Baerbal Bas, the speaker of Germany's federal parliament, said Thursday that the pandemic acted "like an accelerant" for antisemitism in her country and across the globe. Bas was one of many politicians worldwide condemning the rise in antisemitism during Thursday's events commemorating International Holocaust Remembrance Day.
Survivors spoke at events across Europe on Thursday, urging the younger generations to not let the atrocities of the Holocaust be lost to history, The Associated Press reported.
"Antisemitism is here — it isn't just on the extreme fringe, not just among the eternally incorrigible and a few antisemitic trolls on the net," Bas said in Bundestag, the German parliament, according to the AP. "It is a problem of our society — all of society."
The day of remembrance is held on the anniversary of the liberation of prisoners by Soviet troops at Auschwitz-Birkenau, the Nazi death camp where over 1 million people were killed during the Holocaust.

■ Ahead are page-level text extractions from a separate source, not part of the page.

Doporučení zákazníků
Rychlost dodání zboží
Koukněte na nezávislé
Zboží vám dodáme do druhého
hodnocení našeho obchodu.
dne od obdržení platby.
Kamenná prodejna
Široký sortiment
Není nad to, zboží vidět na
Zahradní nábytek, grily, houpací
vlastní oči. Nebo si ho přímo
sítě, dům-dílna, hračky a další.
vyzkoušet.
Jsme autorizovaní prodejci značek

"The countless experiences of infinite suffering on the brink of death are already a distant, unimaginable story for new generations," 92-year-old Polish Holocaust survivor Halina Birenbaum said, according to the AP.
Birenbaum spoke remotely while participating in a small memorial at the site of Auschwitz-Birkenau in Poland, where a group of survivors met and several others spoke remotely because of pandemic safety concerns, the AP reported.

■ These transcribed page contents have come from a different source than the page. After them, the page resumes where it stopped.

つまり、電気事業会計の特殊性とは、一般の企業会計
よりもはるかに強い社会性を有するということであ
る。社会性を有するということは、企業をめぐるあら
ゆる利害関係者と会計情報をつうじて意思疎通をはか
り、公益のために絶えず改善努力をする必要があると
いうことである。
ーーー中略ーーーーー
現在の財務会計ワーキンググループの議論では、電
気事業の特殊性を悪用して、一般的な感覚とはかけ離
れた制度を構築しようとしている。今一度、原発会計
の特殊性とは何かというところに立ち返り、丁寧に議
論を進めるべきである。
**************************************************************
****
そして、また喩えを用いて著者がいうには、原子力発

Birenbaum, now a poet, said she was 10 when Poland was invaded by Nazis in 1939, and 13 when she survived a trip to the gas chamber at the Majdanek camp because it malfunctioned, and she was later sent to Auschwitz-Birkenau, the AP reported.
The European Commission reported that recent studies have shown a spike in antisemitic content posted online in multiple languages, and thousands of Jewish people surveyed said it was a growing problem in their country.

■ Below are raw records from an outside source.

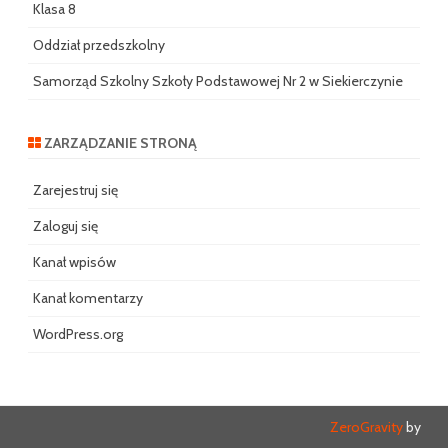
Klasa 8
Oddział przedszkolny
Samorząd Szkolny Szkoły Podstawowej Nr 2 w Siekierczynie
ZARZĄDZANIE STRONĄ
Zarejestruj się
Zaloguj się
Kanał wpisów
Kanał komentarzy
WordPress.org
ZeroGravity
by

Comparing the first two months of 2021 to 2020, the Commission reported antisemitic content saw a "seven-fold increase" in French on Twitter, Facebook and the messaging service Telegram, while the same sites saw a thirteen-fold increase in the content posted in German.
A survey of over 16,000 Jewish people across 12 European Union member nations also revealed that 89 percent of those surveyed said that antisemitism has increased in their country, and 85 percent consider it to be "a serious problem" facing their country.
The trend has been just as prevalent in the U.S. The New York Times reported last May that a two-week span with several conflicts in Israel and Gaza, also resulted in 222 incidents of antisemitic harassment, vandalism, or violence being reported to the Anti-Defamation League; 127 similar incidents were reported in the two weeks prior.